The final six Conservative Party leadership candidates assessed and dissected for your pleasure 5 months ago

The final six Conservative Party leadership candidates assessed and dissected for your pleasure

(What's the story) warring Tories?

As we enter the 'squeaky bum time' of the Tory leadership race, here's a handy assessment of each of the remaining runners and riders. Giddy fucking up!


Michael Gove

The inside-out latex doll of the Tory leadership race, Gove genuinely believes he is the most affable and media savvy of the ghoulish assortment. Everything he does is a study in almost human behaviour, as if an alien from the planet Twaturn hastily read a book on social norms and body language with every other page missing. He can't drink, clap, walk or run. Fuck knows how he hoovered up all that blow.

As much as he may try to assert himself with carefully rehearsed power-moves, such as leaving his lectern or breaking the fourth wall in a Noel's House Party style attack on our living rooms, he is absolutely and fundamentally full of shit. A shameless and consistent hypocrite. Ask teachers, ask economists, ask Muslims, ask every fucker he's ever stabbed in the back. Each word that falls out of his ruby-raw anus of a mouth is a lie.

Jeremy Hunt


Very much the continuity candidate to take on Theresa May's mantle of presiding over a shit show of failure and incompetence and stubbornly insisting that everything's fine and he's actually doing a great job, sweetie. It takes more than a cannabis lassi to be that smacked off your tits that you'd voluntarily point to Cunt...I mean Hunt...I mean Cunt's shameful record as Health Secretary.

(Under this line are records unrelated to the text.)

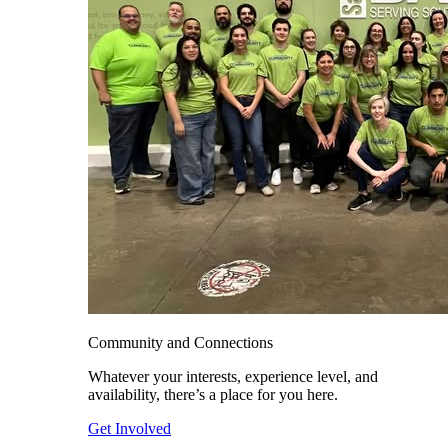
Community and Connections
Whatever your interests, experience level, and
availability, there’s a place for you here.
Get Involved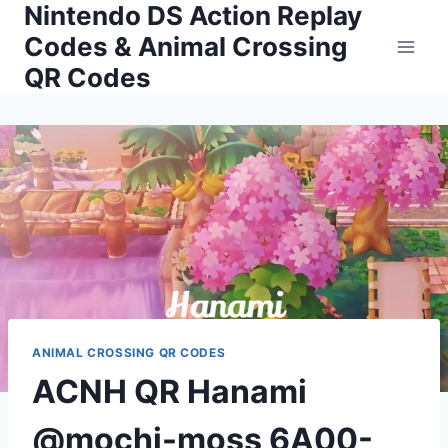
Nintendo DS Action Replay
Skip
to
Codes & Animal Crossing
content
QR Codes
ANIMAL CROSSING QR CODES
ACNH QR Hanami
@mochi-moss 6A00-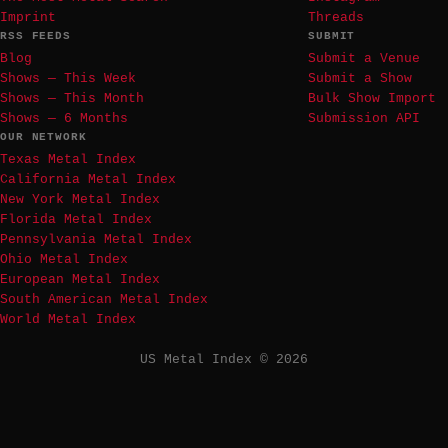
Imprint
Threads
RSS FEEDS
SUBMIT
Blog
Submit a Venue
Shows — This Week
Submit a Show
Shows — This Month
Bulk Show Import
Shows — 6 Months
Submission API
OUR NETWORK
Texas Metal Index
California Metal Index
New York Metal Index
Florida Metal Index
Pennsylvania Metal Index
Ohio Metal Index
European Metal Index
South American Metal Index
World Metal Index
US Metal Index © 2026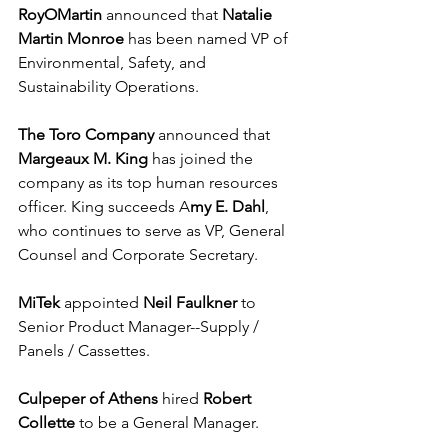
RoyOMartin
 announced that 
Natalie 
Martin Monroe
 has been named VP of 
Environmental, Safety, and 
Sustainability Operations.
The Toro Company
 announced that 
Margeaux M. King
 has joined the 
company as its top human resources 
officer. King succeeds A
my E. Dahl
, 
who continues to serve as VP, General 
Counsel and Corporate Secretary.
MiTek
 appointed 
Neil Faulkner 
to 
Senior Product Manager--Supply / 
Panels / Cassettes.
Culpeper of Athens
 hired 
Robert 
Collette
 to be a General Manager.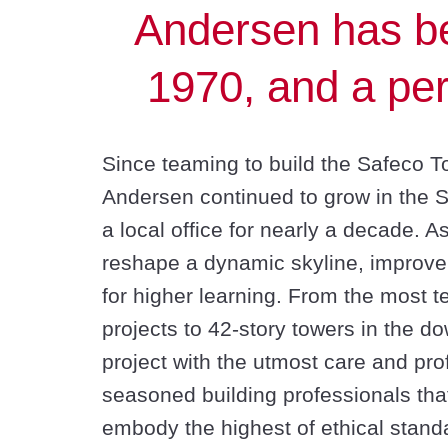
Andersen has be
1970, and a per
Since teaming to build the Safeco 
Andersen continued to grow in the 
a local office for nearly a decade. A
reshape a dynamic skyline, improve p
for higher learning. From the most t
projects to 42-story towers in the d
project with the utmost care and pr
seasoned building professionals tha
embody the highest of ethical standar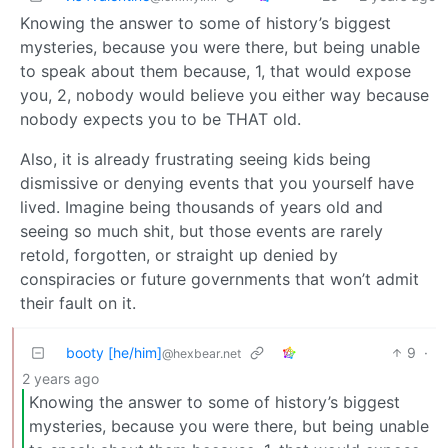
Knowing the answer to some of history’s biggest
mysteries, because you were there, but being unable
to speak about them because, 1, that would expose
you, 2, nobody would believe you either way because
nobody expects you to be THAT old.
Also, it is already frustrating seeing kids being
dismissive or denying events that you yourself have
lived. Imagine being thousands of years old and
seeing so much shit, but those events are rarely
retold, forgotten, or straight up denied by
conspiracies or future governments that won’t admit
their fault on it.
booty [he/him]
9
·
@hexbear.net
2 years ago
Knowing the answer to some of history’s biggest
mysteries, because you were there, but being unable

Take any metric you like - GP numbers, A&E waiting times, the broken fucking will of junior doctors everywhere - and Hunt is a failure. And yet he has the demeanour of a man who's just won Bake Off. What makes him so incredibly dangerous is that he's a morally bankrupt empty vessel. Like May, a lack of conscience makes him ripe for complicity to the most heinous acts and opinions. Next up after condoning talk of 'Londonistan': killing as many Iranians as sick people.

Sajid Javid

"You're one of the good ones!" is a supposed compliment you occasionally get as a person of colour. "You're not like the others!" is another. It's massively offensive because even your best qualities are used against you and your community as a sort of freak anomaly. In the case of THE SAJ, you get the sense he has to rush to the nearest public toilet to wank himself silly at the ultimate vindication.

It's funny how he loves talking about his background and experiences as someone with a Muslim Pakistani background to spin a convenient narrative, and yet is more than happy to throw anyone of a similar shade under the bus to appease those who currently see him as a 'good one'. Javid is not an exemplar of progress. He is the perfectly spherical face of shameless ladder-kicking populism; a Trojan brownie for right-wing bigots.

Dominic Raab

Raab is the worst. The very worst of the very worst. A perfect storm of zealous fanaticism, breathtaking stupidity, deluded conceit and chilling recklessness. It takes a lot to make you think 'Ah fuck it, maybe Boris isn't so bad after all,' but Raab's innate villainy pushes you to that point. He is the sweaty-lipped, shiny-headed, rage-grinning baddie in every Hollywood blockbuster. Patrick Bateman in an ill-fitting suit.

Raab is pretty much the perfect moral barometer, in that you really want to be on the opposite side of any argument. He is a raging meninist ("Men are getting a raw deal"), anti-democracy ("It's wrong to rule out [prorogation]"), anti-human rights ("excessive protections") and anti all sense ("No deal remains an option"). In spite of all these traits, perhaps his scariest characteristic is a lack of shame. Imagine being so viciously angry at a deal you negotiated yourself.


Rory Stewart

Lovely Rory. Lovely floppy-haired Rory. He's the totes adorbs darling of the chattering centrist classes and it's very easy to see why. As the caring, considerate face of the Conservative party, he's out and about, eager to win hearts and minds with his mid-Atlantic Cliff Richard affability and toffy Hugh Grant charm. Lovely adorable creasy-faced Rory is the Tory candidate who actually wants to be your friend!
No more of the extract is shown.